*Work to be completed*
Each record below is to be retyped exactly, with its pictures omitted.
_ _ _
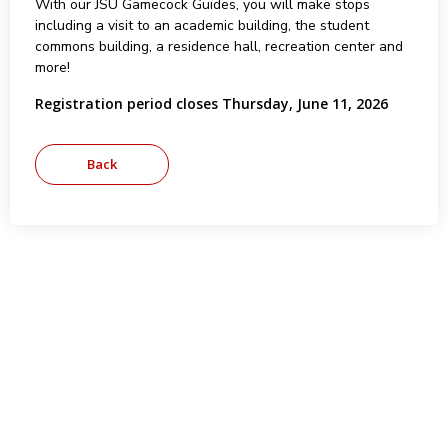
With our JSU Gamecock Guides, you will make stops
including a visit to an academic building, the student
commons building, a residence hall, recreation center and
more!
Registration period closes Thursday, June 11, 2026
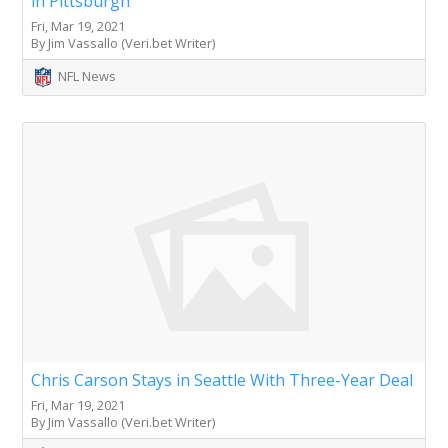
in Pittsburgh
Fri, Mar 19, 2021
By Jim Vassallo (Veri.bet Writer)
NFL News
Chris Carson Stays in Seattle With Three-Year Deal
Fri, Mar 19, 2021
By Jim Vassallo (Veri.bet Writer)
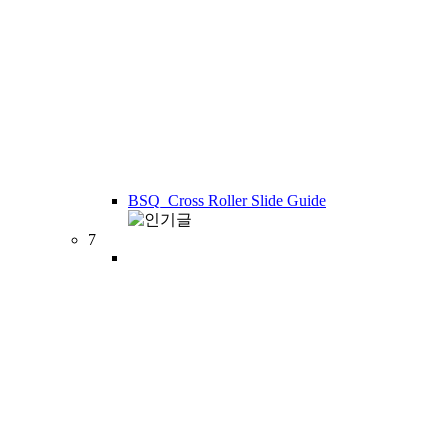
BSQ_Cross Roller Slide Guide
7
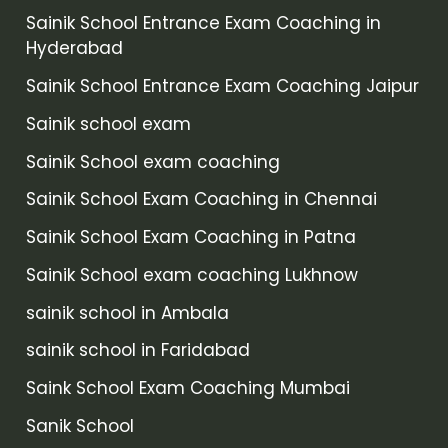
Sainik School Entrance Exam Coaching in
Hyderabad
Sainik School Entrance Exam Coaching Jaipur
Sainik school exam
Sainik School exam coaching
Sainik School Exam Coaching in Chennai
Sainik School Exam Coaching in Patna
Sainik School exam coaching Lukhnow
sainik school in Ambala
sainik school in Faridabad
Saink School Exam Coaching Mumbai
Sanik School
_ _ _
*Task solution*
With our JSU Gamecock Guides, you will make stops
including a visit to an academic building, the student
commons building, a residence hall, recreation center and
more!
Registration period closes Thursday, June 11, 2026
in Pittsburgh
Fri, Mar 19, 2021
By Jim Vassallo (Veri.bet Writer)
NFL News
Chris Carson Stays in Seattle With Three-Year Deal
Fri, Mar 19, 2021
By Jim Vassallo (Veri.bet Writer)
BSQ_Cross Roller Slide Guide
7
Sainik School Entrance Exam Coaching in
Hyderabad
Sainik School Entrance Exam Coaching Jaipur
Sainik school exam
Sainik School exam coaching
Sainik School Exam Coaching in Chennai
Sainik School Exam Coaching in Patna
Sainik School exam coaching Lukhnow
sainik school in Ambala
sainik school in Faridabad
Saink School Exam Coaching Mumbai
Sanik School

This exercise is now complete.